### [Prompt]
A verbatim copy of the records is required, with all pictures left out.

### [Dataset excerpts]

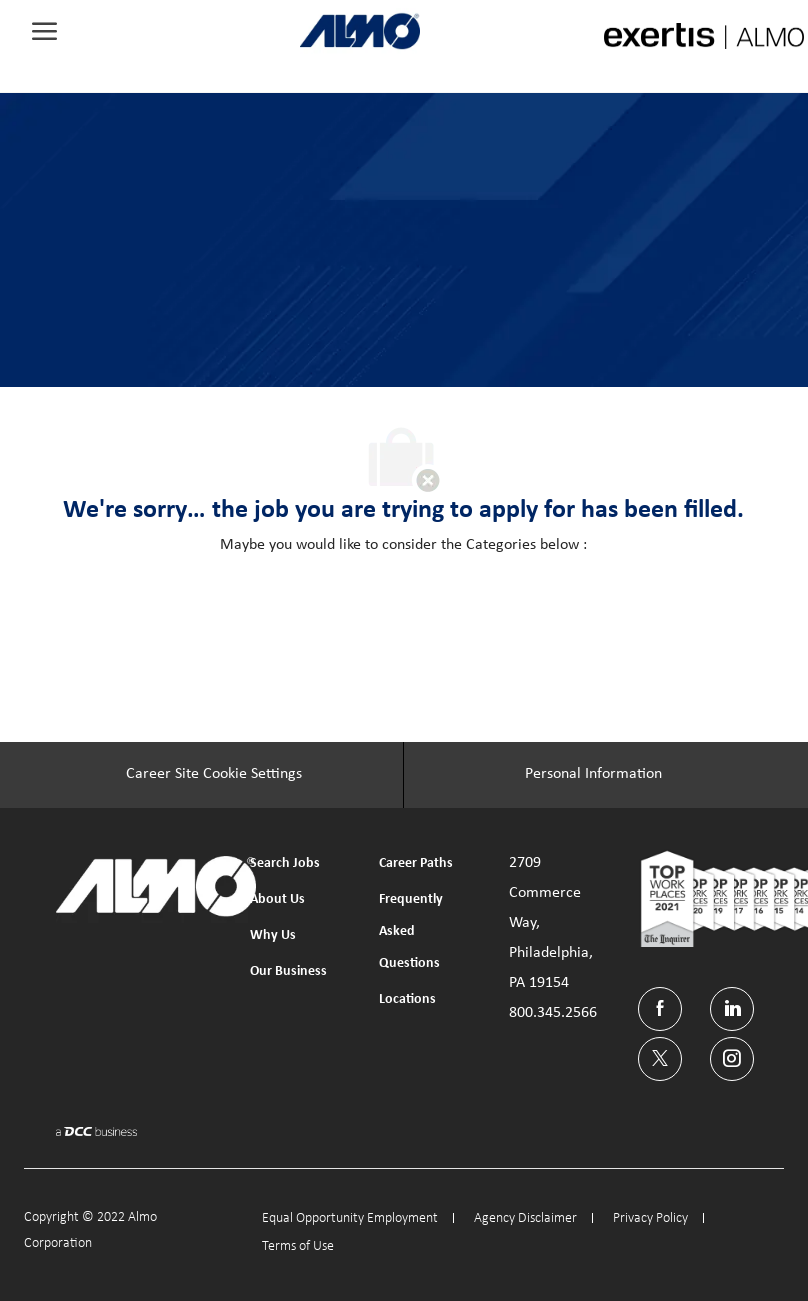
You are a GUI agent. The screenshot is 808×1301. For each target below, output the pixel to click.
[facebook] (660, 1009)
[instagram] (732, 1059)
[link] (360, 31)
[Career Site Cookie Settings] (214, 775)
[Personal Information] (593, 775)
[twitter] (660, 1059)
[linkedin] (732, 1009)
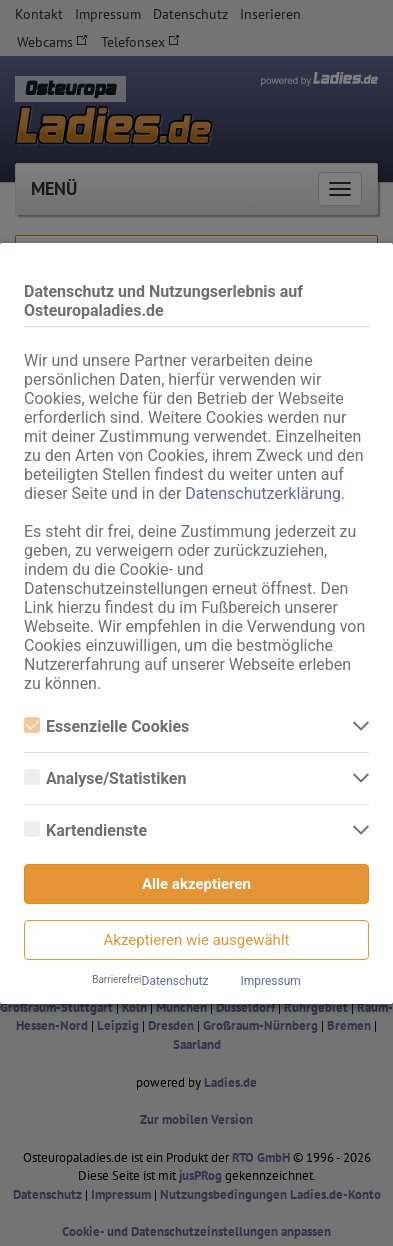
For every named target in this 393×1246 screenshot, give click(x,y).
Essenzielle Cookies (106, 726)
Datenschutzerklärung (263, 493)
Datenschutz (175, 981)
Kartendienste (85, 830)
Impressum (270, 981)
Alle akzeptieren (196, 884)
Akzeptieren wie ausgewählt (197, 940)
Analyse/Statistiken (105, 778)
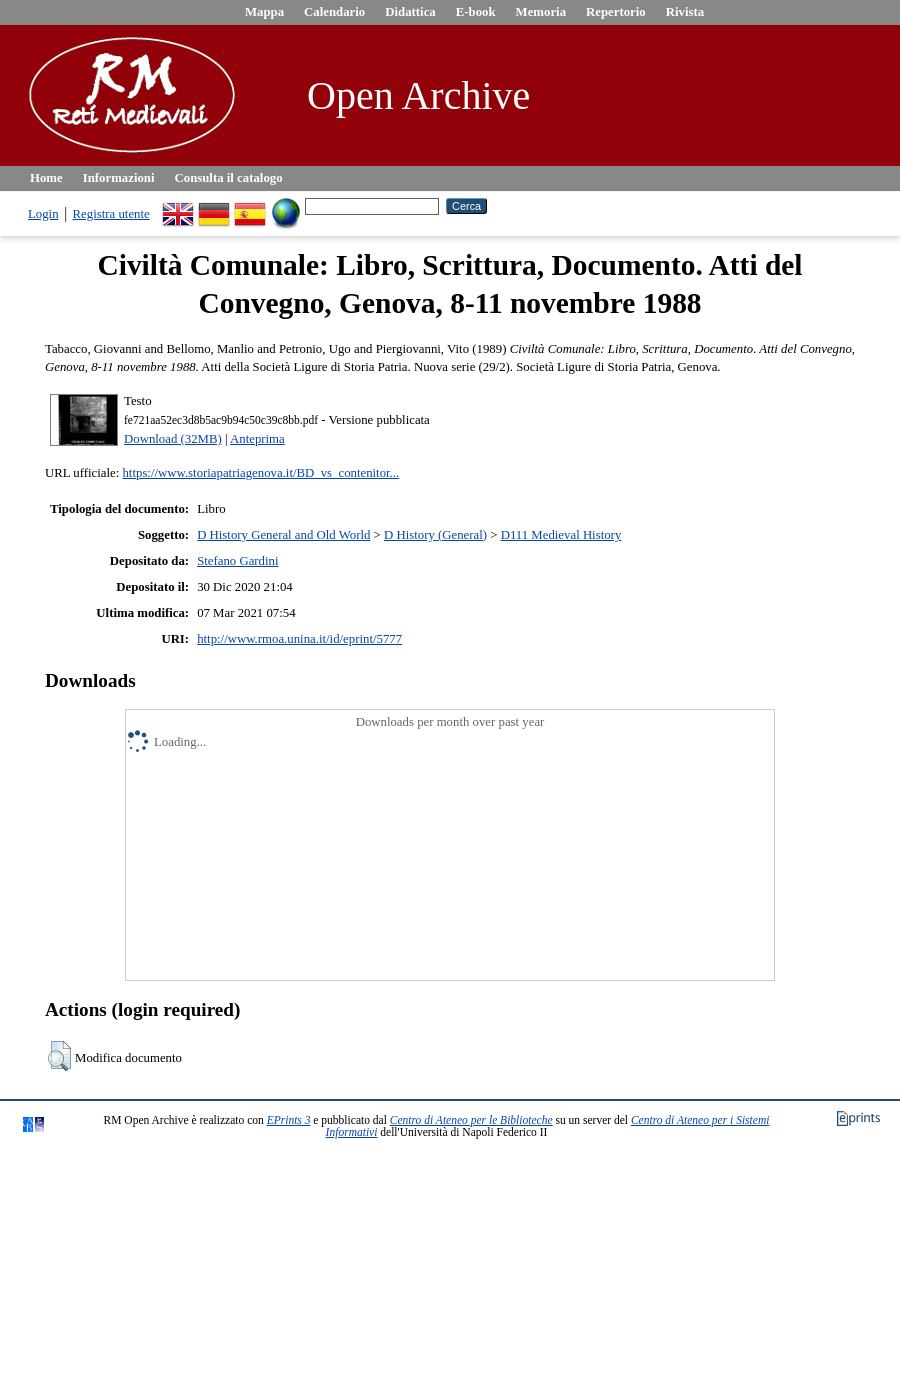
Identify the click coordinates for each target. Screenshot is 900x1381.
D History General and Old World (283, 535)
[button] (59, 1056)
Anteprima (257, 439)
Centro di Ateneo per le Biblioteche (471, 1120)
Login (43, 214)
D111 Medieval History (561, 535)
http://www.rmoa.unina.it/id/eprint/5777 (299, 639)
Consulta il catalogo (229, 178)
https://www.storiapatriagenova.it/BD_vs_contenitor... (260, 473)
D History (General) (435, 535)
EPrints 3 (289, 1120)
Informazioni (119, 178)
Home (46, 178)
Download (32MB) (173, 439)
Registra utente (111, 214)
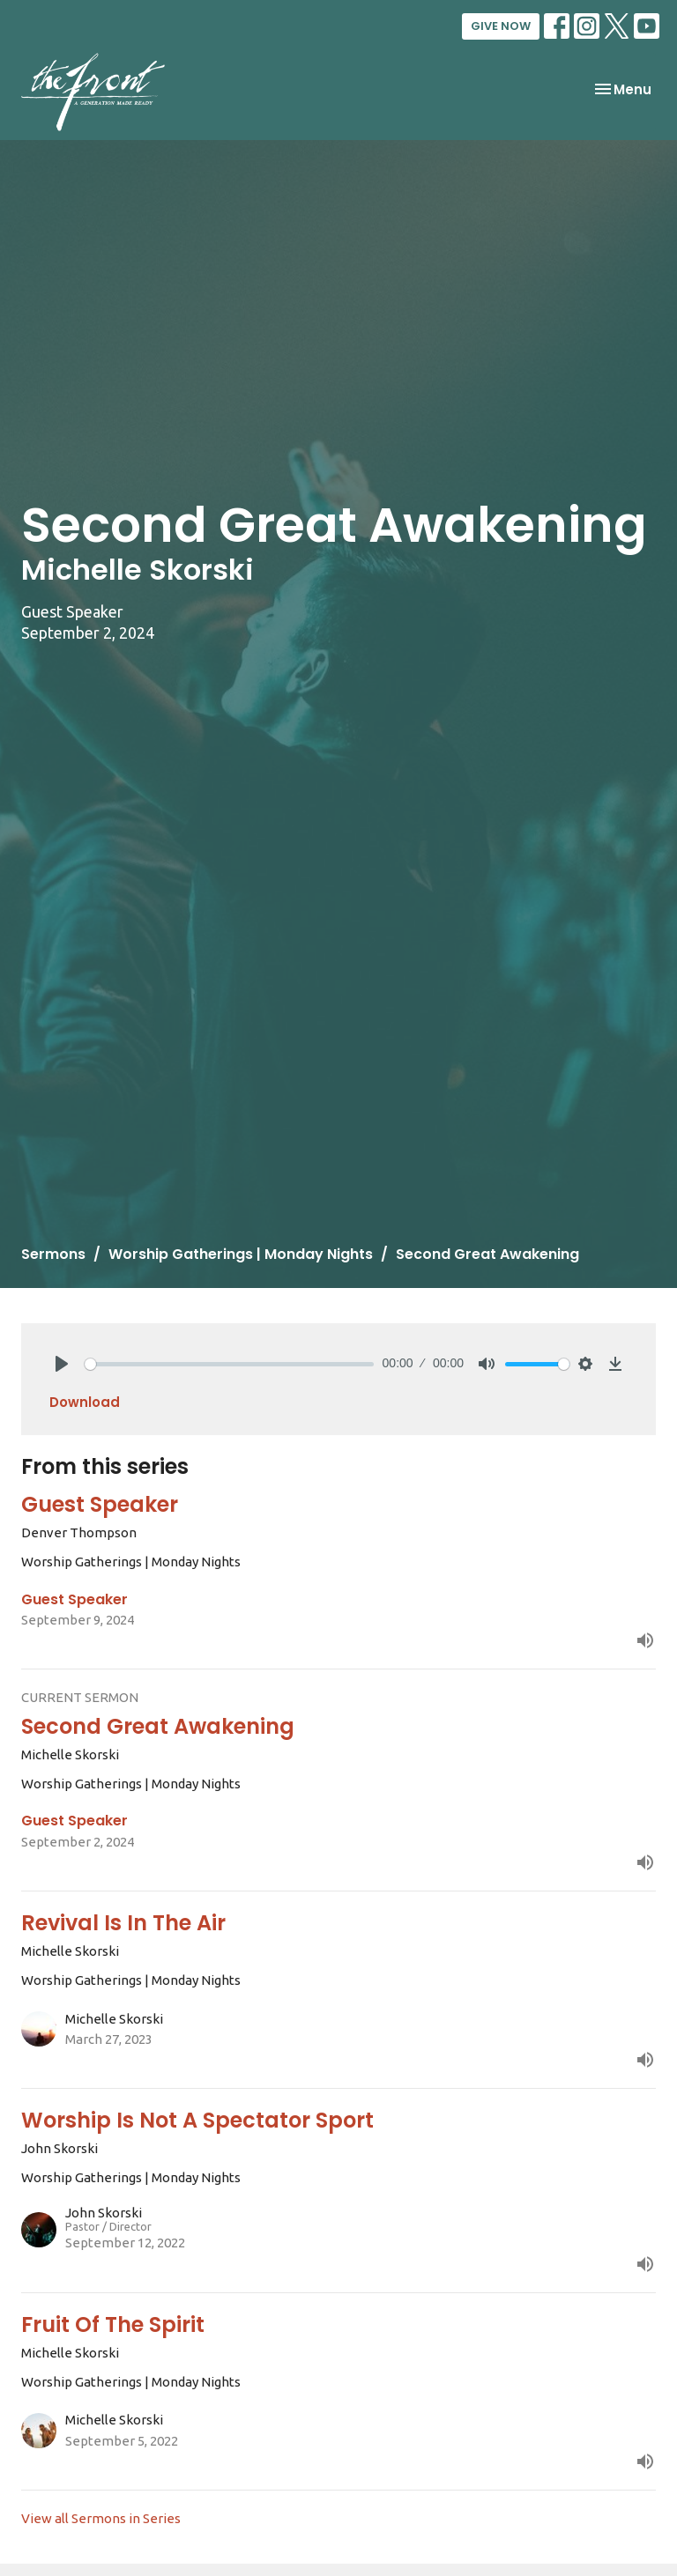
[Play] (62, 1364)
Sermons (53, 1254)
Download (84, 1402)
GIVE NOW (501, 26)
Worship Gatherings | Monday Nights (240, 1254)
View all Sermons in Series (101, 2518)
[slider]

### [Response]
You are a GUI agent. The screenshot is 808×1301. For each target below, output the pixel to click.
[facebook] (660, 1009)
[instagram] (732, 1059)
[link] (360, 31)
[Career Site Cookie Settings] (214, 775)
[Personal Information] (593, 775)
[twitter] (660, 1059)
[linkedin] (732, 1009)
For every named target in this 393×1246 screenshot, give click(x,y).
Essenzielle Cookies (106, 726)
Datenschutzerklärung (263, 493)
Datenschutz (175, 981)
Kartendienste (85, 830)
Impressum (270, 981)
Alle akzeptieren (196, 884)
Akzeptieren wie ausgewählt (197, 940)
Analyse/Statistiken (105, 778)
Identify the click coordinates for each target. Screenshot is 900x1381.
D History General and Old World (283, 535)
[button] (59, 1056)
Anteprima (257, 439)
Centro di Ateneo per le Biblioteche (471, 1120)
Login (43, 214)
D111 Medieval History (561, 535)
http://www.rmoa.unina.it/id/eprint/5777 (299, 639)
Consulta il catalogo (229, 178)
https://www.storiapatriagenova.it/BD_vs_contenitor... (260, 473)
D History (General) (435, 535)
EPrints 3 (289, 1120)
Informazioni (119, 178)
Home (46, 178)
Download (32MB) (173, 439)
Registra utente (111, 214)
[Play] (62, 1364)
Sermons (53, 1254)
Download (84, 1402)
GIVE NOW (501, 26)
Worship Gatherings | Monday Nights (240, 1254)
View all Sermons in Series (101, 2518)
[slider]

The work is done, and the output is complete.